» **Task details**: Repeat only the stretch of lines below that runs from the line with "berarti tanggung jawab" through the line with "экстремистская деятельность.", unaltered.

» **Given information**:
=== Section Start ===

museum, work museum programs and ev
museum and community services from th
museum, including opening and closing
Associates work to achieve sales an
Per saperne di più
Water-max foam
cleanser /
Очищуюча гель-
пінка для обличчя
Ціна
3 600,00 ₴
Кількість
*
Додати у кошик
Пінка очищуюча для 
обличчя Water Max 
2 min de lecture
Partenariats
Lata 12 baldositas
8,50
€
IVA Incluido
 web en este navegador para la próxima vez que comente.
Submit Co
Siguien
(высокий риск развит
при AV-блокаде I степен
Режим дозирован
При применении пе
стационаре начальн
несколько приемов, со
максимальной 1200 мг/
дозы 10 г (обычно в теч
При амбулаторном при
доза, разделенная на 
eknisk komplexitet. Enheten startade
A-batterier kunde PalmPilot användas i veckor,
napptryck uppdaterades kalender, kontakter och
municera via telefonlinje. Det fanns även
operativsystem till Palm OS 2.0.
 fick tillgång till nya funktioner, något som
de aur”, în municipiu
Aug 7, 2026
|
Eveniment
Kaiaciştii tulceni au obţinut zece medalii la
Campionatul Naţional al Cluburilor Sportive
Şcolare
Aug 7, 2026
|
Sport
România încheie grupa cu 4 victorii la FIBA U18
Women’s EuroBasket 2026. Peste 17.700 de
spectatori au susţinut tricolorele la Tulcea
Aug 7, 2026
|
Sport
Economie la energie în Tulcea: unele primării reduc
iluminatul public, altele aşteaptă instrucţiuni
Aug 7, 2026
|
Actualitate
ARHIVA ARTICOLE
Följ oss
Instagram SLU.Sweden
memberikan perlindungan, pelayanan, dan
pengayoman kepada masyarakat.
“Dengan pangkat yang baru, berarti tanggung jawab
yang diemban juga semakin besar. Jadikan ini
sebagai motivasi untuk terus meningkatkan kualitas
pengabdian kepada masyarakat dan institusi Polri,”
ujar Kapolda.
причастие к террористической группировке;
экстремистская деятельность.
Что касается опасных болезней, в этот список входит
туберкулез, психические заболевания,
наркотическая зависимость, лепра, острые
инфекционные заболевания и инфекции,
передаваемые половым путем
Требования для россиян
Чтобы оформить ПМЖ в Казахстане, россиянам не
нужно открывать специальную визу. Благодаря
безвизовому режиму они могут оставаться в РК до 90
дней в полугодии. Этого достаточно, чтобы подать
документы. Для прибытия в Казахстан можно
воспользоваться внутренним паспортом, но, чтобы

=== Section End ===

» **Response area**:
“Dengan pangkat yang baru, berarti tanggung jawab
yang diemban juga semakin besar. Jadikan ini
sebagai motivasi untuk terus meningkatkan kualitas
pengabdian kepada masyarakat dan institusi Polri,”
ujar Kapolda.
причастие к террористической группировке;
экстремистская деятельность.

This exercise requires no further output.